With the exceptionally cold weather upon us, frostbite is a distinct threat to all of us. I was sledding with two of my granddaughters recently and after about an hour or so, the youngest, who is 8 years old, said that her hands and feet were beginning to burn. It was below freezing that day and the wind had picked up considerably. Her ears were covered and her face was bright red from the wind and blowing snow. Although I did not see any distinct whiteness to her nose, I was concerned about the possibility of frostbite. It was time to leave the hill.
Inside the car, we removed her wet boots and gloves and wrapped her hands and feet in my emergency blankets. After arriving at home, we inspected her hands and feet more carefully and placed them in a bucket of luke-warm water. Fortunately, she had no frostbite and the burning sensations left quickly.
Learn the symptoms of frostbite and be prepared.

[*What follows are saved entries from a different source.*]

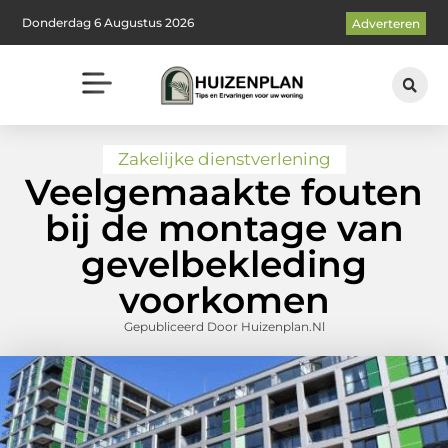
Donderdag 6 Augustus 2026
Adverteren
Zakelijke dienstverlening
Veelgemaakte fouten
bij de montage van
gevelbekleding
voorkomen
Gepubliceerd Door Huizenplan.nl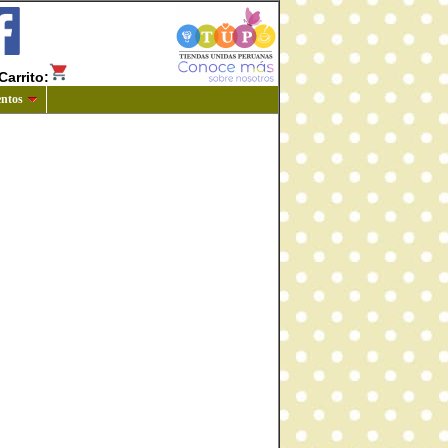
Carrito:
ntos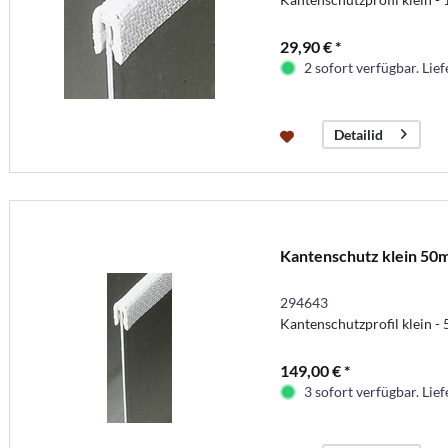
29,90 € *
2 sofort verfügbar. Lief
Detailid
Kantenschutz klein 50
294643
Kantenschutzprofil klein - 
149,00 € *
3 sofort verfügbar. Lief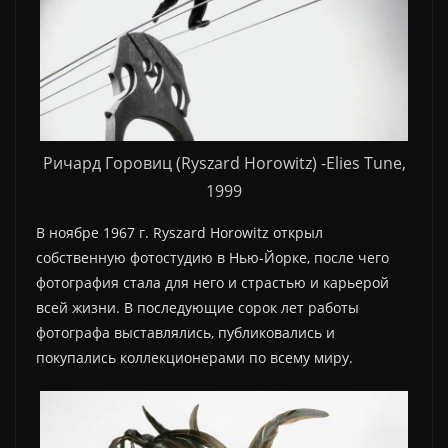
Ричард Горовиц (Ryszard Horowitz) -Elies Tune,
1999
В ноябре 1967 г. Ryszard Horowitz открыл
собственную фотостудию в Нью-Йорке, после чего
фотография стала для него и страстью и карьерой
всей жизни. В последующие сорок лет работы
фотографа выставлялись, публиковались и
покупались коллекционерами по всему миру.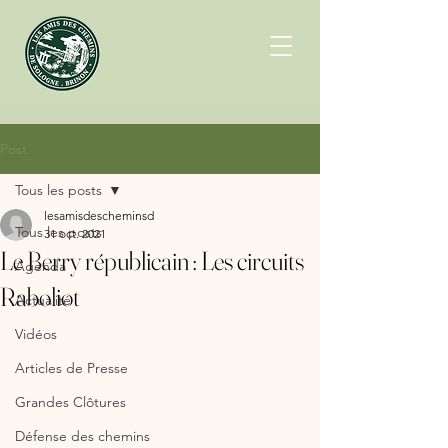
Post
Tous les posts
lesamisdescheminsd
Tous les posts
31 oct. 2021
Le Berry républicain : Les circuits
Agenda
Raboliot
Actualité
Vidéos
Articles de Presse
Grandes Clôtures
Défense des chemins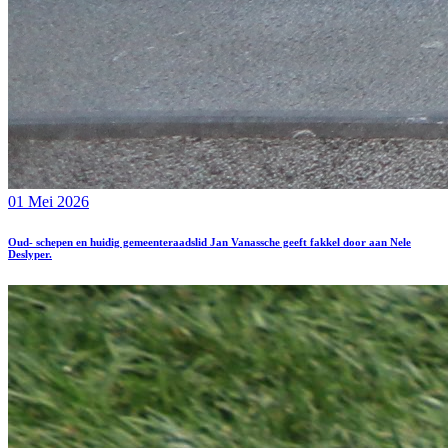
01 Mei 2026
Oud- schepen en huidig gemeenteraadslid Jan Vanassche geeft fakkel door aan Nele
Deslyper.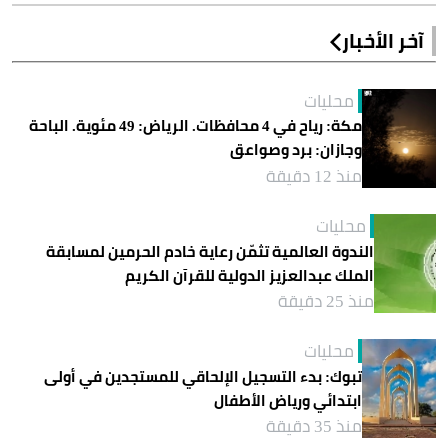
آخر الأخبار
محليات
مكة: رياح في 4 محافظات. الرياض: 49 مئوية. الباحة
وجازان: برد وصواعق
منذ 12 دقيقة
محليات
الندوة العالمية تثمّن رعاية خادم الحرمين لمسابقة
الملك عبدالعزيز الدولية للقرآن الكريم
منذ 25 دقيقة
محليات
تبوك: بدء التسجيل الإلحاقي للمستجدين في أولى
ابتدائي ورياض الأطفال
منذ 35 دقيقة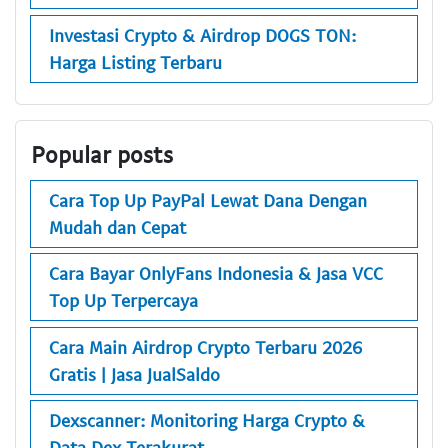
Investasi Crypto & Airdrop DOGS TON:
Harga Listing Terbaru
Popular posts
Cara Top Up PayPal Lewat Dana Dengan
Mudah dan Cepat
Cara Bayar OnlyFans Indonesia & Jasa VCC
Top Up Terpercaya
Cara Main Airdrop Crypto Terbaru 2026
Gratis | Jasa JualSaldo
Dexscanner: Monitoring Harga Crypto &
Data Dex Terakurat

Watch for a burning or stinging sensation that primarily affects fingers, toes, ears, nose and face. Skin color may become white or waxy in color and if severe, the stinging will turn to a numb sensation.
Treatment is simple. Seek shelter and remove wet clothing. Cover exposed areas with dry gloves or blankets immediately. Do not rub the sore areas or apply snow. Immersing hands or feet in warm water at temperatures of 104 to 107 degrees Fahrenheit will help. Avoid direct heat from a stove which could burn areas that may be numb from severe frostbite.
If at all possible, avoid the extreme cold. If you must be outside, dress warmly and cover fingers, ears and nose. Have a safe winter.